A las seis y cuarto he abierto la ventana del salón en pleno invierno
y, copiando el desequilibrio más típico, he permanecido desnuda;
sólo unos calcetines grandes que te iban bien a ti
y un paraguas feo y viejo sobre mi cabeza.
Parada en el quicio de la ventana, feliz de pensarte,
de descubrir hasta en la brisa tu boca soplándome,
de ver a lo lejos pájaros sin color que no saben de ti mientras se esconden del frío
y un sauce llorón que imita la forma de mi cuerpo pero sin paraguas;
un escalofrío galopante idéntico a tu puerta que se cierra
y una cama sin sábanas en la otra punta de la casa.
En primera línea no hay farolas, al fondo ya sí.

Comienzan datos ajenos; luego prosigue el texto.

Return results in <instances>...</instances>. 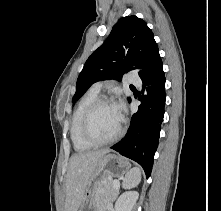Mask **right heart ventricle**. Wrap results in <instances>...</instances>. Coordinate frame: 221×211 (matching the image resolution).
Returning <instances> with one entry per match:
<instances>
[{
  "label": "right heart ventricle",
  "mask_w": 221,
  "mask_h": 211,
  "mask_svg": "<svg viewBox=\"0 0 221 211\" xmlns=\"http://www.w3.org/2000/svg\"><path fill=\"white\" fill-rule=\"evenodd\" d=\"M99 96V91L94 88L89 89L80 99L74 110L71 122V140L77 151H85L93 147L92 144L84 140L81 133V124L85 111L90 104Z\"/></svg>",
  "instance_id": "e07e8e85"
}]
</instances>
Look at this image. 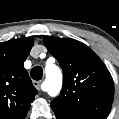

Por allí pasa el tren, ¿sabías?, un tren cada dos horas, uno de cada dos de mercancías,
y en el andén espera un perro de bigotes blancos que cree que ya no es mío
porque espera ese tren tuyo que parece de los viejos de antaño, de caldera,
de maletín y bombín chato, de ti en viejas fotos y sombrereras,
de ti en el rizar del pelillo de mi nuca aquí desnuda,
de ti en el borde de la acera sin luz,
en la base de mis pies y tu suelo frío,
de ti en el caballete de pintura,
en mi ropa tirada en el quicio de la bañera,
de ti en este frío que me galopa y me encoge,
de ti en mí y en mi paraguas que no sirve para nada aquí dentro,
ni para volar si me lanzara en calcetines
por la ventana, entre estos pájaros que juegan
al escondite por si llegases de pronto.